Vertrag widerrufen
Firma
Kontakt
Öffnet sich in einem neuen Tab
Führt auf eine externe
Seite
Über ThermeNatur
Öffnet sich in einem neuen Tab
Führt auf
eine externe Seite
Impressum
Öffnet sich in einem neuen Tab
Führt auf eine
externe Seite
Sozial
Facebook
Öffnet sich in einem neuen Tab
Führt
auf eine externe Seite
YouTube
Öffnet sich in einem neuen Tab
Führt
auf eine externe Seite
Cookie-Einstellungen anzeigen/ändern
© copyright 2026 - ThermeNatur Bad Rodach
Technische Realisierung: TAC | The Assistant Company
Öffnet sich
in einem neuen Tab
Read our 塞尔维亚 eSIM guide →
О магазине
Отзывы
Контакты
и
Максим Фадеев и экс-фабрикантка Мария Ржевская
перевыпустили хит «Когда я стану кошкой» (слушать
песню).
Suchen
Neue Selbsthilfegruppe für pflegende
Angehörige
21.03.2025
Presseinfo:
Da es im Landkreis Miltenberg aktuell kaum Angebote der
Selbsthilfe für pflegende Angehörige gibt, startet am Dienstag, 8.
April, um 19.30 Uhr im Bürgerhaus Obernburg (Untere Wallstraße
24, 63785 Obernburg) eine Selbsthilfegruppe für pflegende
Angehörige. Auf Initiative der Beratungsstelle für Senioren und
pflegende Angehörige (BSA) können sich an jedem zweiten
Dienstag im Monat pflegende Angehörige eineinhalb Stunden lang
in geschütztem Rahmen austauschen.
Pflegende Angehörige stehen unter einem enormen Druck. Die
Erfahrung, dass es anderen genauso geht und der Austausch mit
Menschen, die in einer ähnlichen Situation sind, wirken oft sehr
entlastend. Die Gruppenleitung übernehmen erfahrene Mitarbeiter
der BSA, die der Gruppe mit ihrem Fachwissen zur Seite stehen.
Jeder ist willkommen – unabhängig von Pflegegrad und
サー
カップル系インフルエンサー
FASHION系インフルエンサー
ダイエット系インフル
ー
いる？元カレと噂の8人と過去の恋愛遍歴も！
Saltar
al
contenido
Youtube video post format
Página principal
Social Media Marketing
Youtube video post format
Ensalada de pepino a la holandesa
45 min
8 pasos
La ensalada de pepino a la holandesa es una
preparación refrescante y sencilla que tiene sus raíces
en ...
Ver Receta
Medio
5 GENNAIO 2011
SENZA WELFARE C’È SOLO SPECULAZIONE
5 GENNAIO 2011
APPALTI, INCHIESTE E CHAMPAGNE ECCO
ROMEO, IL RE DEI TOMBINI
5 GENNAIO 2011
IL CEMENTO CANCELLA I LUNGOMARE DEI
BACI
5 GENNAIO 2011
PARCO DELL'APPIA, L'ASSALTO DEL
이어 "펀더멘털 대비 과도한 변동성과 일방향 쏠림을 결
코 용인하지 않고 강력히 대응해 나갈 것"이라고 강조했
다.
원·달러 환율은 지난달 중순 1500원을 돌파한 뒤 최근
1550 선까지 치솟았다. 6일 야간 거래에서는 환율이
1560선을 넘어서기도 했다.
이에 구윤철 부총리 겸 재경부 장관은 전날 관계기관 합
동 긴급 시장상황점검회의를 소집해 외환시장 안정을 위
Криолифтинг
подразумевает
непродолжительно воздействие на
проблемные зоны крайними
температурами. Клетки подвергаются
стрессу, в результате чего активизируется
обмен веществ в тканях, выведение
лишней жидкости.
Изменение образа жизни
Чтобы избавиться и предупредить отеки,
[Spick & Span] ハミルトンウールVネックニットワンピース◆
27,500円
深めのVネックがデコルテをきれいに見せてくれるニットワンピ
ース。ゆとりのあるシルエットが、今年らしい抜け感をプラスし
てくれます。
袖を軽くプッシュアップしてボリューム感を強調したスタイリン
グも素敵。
◇ ◇ ◇ ◇ ◇
#### Exercise goal:
Give the data again, exactly as it appears above.

#### Exercise solution:
Vertrag widerrufen
Firma
Kontakt
Öffnet sich in einem neuen Tab
Führt auf eine externe
Seite
Über ThermeNatur
Öffnet sich in einem neuen Tab
Führt auf
eine externe Seite
Impressum
Öffnet sich in einem neuen Tab
Führt auf eine
externe Seite
Sozial
Facebook
Öffnet sich in einem neuen Tab
Führt
auf eine externe Seite
YouTube
Öffnet sich in einem neuen Tab
Führt
auf eine externe Seite
Cookie-Einstellungen anzeigen/ändern
© copyright 2026 - ThermeNatur Bad Rodach
Technische Realisierung: TAC | The Assistant Company
Öffnet sich
in einem neuen Tab
Read our 塞尔维亚 eSIM guide →
О магазине
Отзывы
Контакты
и
Максим Фадеев и экс-фабрикантка Мария Ржевская
перевыпустили хит «Когда я стану кошкой» (слушать
песню).
Suchen
Neue Selbsthilfegruppe für pflegende
Angehörige
21.03.2025
Presseinfo:
Da es im Landkreis Miltenberg aktuell kaum Angebote der
Selbsthilfe für pflegende Angehörige gibt, startet am Dienstag, 8.
April, um 19.30 Uhr im Bürgerhaus Obernburg (Untere Wallstraße
24, 63785 Obernburg) eine Selbsthilfegruppe für pflegende
Angehörige. Auf Initiative der Beratungsstelle für Senioren und
pflegende Angehörige (BSA) können sich an jedem zweiten
Dienstag im Monat pflegende Angehörige eineinhalb Stunden lang
in geschütztem Rahmen austauschen.
Pflegende Angehörige stehen unter einem enormen Druck. Die
Erfahrung, dass es anderen genauso geht und der Austausch mit
Menschen, die in einer ähnlichen Situation sind, wirken oft sehr
entlastend. Die Gruppenleitung übernehmen erfahrene Mitarbeiter
der BSA, die der Gruppe mit ihrem Fachwissen zur Seite stehen.
Jeder ist willkommen – unabhängig von Pflegegrad und
サー
カップル系インフルエンサー
FASHION系インフルエンサー
ダイエット系インフル
ー
いる？元カレと噂の8人と過去の恋愛遍歴も！
Saltar
al
contenido
Youtube video post format
Página principal
Social Media Marketing
Youtube video post format
Ensalada de pepino a la holandesa
45 min
8 pasos
La ensalada de pepino a la holandesa es una
preparación refrescante y sencilla que tiene sus raíces
en ...
Ver Receta
Medio
5 GENNAIO 2011
SENZA WELFARE C’È SOLO SPECULAZIONE
5 GENNAIO 2011
APPALTI, INCHIESTE E CHAMPAGNE ECCO
ROMEO, IL RE DEI TOMBINI
5 GENNAIO 2011
IL CEMENTO CANCELLA I LUNGOMARE DEI
BACI
5 GENNAIO 2011
PARCO DELL'APPIA, L'ASSALTO DEL
이어 "펀더멘털 대비 과도한 변동성과 일방향 쏠림을 결
코 용인하지 않고 강력히 대응해 나갈 것"이라고 강조했
다.
원·달러 환율은 지난달 중순 1500원을 돌파한 뒤 최근
1550 선까지 치솟았다. 6일 야간 거래에서는 환율이
1560선을 넘어서기도 했다.
이에 구윤철 부총리 겸 재경부 장관은 전날 관계기관 합
동 긴급 시장상황점검회의를 소집해 외환시장 안정을 위
Криолифтинг
подразумевает
непродолжительно воздействие на
проблемные зоны крайними
температурами. Клетки подвергаются
стрессу, в результате чего активизируется
обмен веществ в тканях, выведение
лишней жидкости.
Изменение образа жизни
Чтобы избавиться и предупредить отеки,
[Spick & Span] ハミルトンウールVネックニットワンピース◆
27,500円
深めのVネックがデコルテをきれいに見せてくれるニットワンピ
ース。ゆとりのあるシルエットが、今年らしい抜け感をプラスし
てくれます。
袖を軽くプッシュアップしてボリューム感を強調したスタイリン
グも素敵。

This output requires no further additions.